Mais les gens qui voyaient avec une haineuse jalousie la prospérité du travailleur infatigable, ne furent pas satisfaits de sa douleur domestique ; les malheurs du mari ne leur suffirent pas ; et une nuit, sans crainte d’une surveillance, des mains inhumaines mirent le feu à la belle maison. Des fenêtres de son arrière-boutique, l’oncle Anghel vit les flammes envelopper sa demeure aux toits couverts de tôles galvanisées ; il resta sourd aux cris des gens qui l’appelaient au secours de son bien ; il se disait :

— Pourvu qu’elle brûle avec !

Mais elle ne brûla pas, et continua de dormir à l’ombre de ce qui fut sauvé du sinistre par les voisins, jusqu’au jour où, poignardée par une violente pneumonie, le Créateur, qui l’avait mise sur la terre pour montrer aux hommes le revers de bien des beautés féminines, l’appela à lui pour effrayer les pénitents de son Purgatoire.
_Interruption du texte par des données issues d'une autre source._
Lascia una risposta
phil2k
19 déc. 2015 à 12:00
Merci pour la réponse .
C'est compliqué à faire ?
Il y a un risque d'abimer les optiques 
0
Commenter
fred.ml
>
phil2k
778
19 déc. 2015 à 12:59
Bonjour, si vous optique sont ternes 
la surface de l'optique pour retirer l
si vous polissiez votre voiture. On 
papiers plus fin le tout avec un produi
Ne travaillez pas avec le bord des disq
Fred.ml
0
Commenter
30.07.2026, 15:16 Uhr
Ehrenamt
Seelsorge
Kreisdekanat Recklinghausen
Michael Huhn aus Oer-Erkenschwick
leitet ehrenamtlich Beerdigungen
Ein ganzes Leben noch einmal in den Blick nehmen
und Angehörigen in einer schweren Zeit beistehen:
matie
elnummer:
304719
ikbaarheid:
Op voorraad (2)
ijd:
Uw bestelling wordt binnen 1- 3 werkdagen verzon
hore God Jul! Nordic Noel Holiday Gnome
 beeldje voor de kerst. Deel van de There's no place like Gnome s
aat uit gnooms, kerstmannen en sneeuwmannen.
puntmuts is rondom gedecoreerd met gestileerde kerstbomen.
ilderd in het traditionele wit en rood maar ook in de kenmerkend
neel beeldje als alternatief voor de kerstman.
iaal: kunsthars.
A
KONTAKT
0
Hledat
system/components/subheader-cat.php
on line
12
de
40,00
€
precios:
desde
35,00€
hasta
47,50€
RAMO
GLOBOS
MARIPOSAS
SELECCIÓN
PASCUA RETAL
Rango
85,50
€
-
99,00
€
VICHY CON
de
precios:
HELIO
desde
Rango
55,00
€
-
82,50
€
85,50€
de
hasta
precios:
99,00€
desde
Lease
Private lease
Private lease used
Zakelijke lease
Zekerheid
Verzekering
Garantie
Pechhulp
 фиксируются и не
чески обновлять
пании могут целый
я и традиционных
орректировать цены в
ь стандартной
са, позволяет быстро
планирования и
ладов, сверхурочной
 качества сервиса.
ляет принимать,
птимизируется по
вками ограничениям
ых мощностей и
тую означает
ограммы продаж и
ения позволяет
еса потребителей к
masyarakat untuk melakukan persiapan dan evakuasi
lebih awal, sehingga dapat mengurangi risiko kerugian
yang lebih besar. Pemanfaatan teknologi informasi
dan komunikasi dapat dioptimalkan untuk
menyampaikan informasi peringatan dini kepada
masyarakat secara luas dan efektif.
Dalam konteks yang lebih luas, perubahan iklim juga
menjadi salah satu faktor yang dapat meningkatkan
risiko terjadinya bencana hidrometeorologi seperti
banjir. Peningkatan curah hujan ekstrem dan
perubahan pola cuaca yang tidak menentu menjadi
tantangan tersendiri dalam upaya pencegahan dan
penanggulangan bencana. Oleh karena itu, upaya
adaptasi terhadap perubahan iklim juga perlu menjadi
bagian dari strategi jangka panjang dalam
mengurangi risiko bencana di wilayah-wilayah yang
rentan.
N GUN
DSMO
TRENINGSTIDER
L’oncle Anghel, malgré ce qu’on aurait pu croire, ne fut pas insensible à sa mort inattendue.

Son neveu Adrien, qui venait souvent, vers sa quinzième année, lui faire de passionnantes lectures, lui raconter « l’origine des mondes » ou « la formation de la Terre », et pour qui le brave homme avait un amour sans bornes, fut fréquemment témoin de ses attendrissements.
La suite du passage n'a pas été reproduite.